> [WHAT NEEDS TO BE DONE] Among the lines of data below, reproduce only those from the one with "Екатеринбург" through the one with "Тайна трёх чемоданов раскрыта: в Ул", exactly as they stand, both ends included.

> [DATA SUPPLIED]
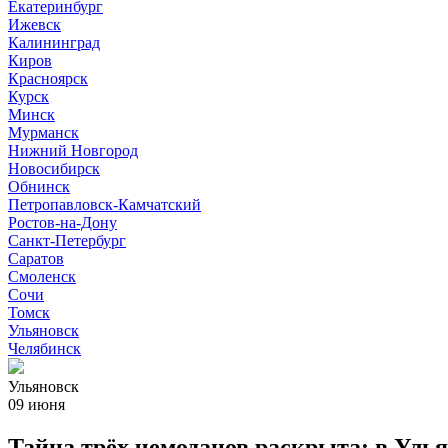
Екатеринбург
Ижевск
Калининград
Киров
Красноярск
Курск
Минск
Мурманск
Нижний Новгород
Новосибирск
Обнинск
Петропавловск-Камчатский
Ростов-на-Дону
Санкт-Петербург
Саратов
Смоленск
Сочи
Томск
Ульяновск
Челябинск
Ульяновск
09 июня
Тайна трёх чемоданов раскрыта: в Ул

...

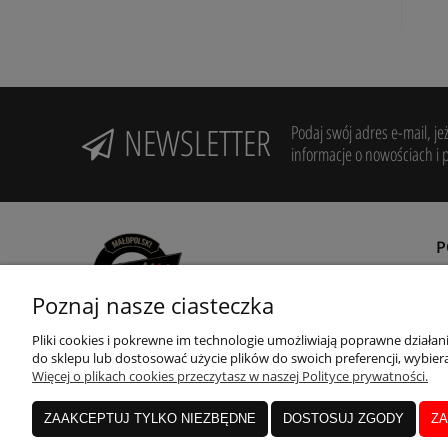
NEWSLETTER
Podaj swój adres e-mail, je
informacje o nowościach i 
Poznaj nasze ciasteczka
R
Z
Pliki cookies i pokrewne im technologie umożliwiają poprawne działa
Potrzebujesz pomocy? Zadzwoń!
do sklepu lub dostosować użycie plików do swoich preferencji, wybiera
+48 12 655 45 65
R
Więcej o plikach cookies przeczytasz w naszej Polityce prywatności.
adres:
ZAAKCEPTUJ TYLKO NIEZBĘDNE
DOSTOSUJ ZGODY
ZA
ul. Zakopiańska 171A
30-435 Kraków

> [EXERCISE SOLUTION]
Екатеринбург
Ижевск
Калининград
Киров
Красноярск
Курск
Минск
Мурманск
Нижний Новгород
Новосибирск
Обнинск
Петропавловск-Камчатский
Ростов-на-Дону
Санкт-Петербург
Саратов
Смоленск
Сочи
Томск
Ульяновск
Челябинск
Ульяновск
09 июня
Тайна трёх чемоданов раскрыта: в Ул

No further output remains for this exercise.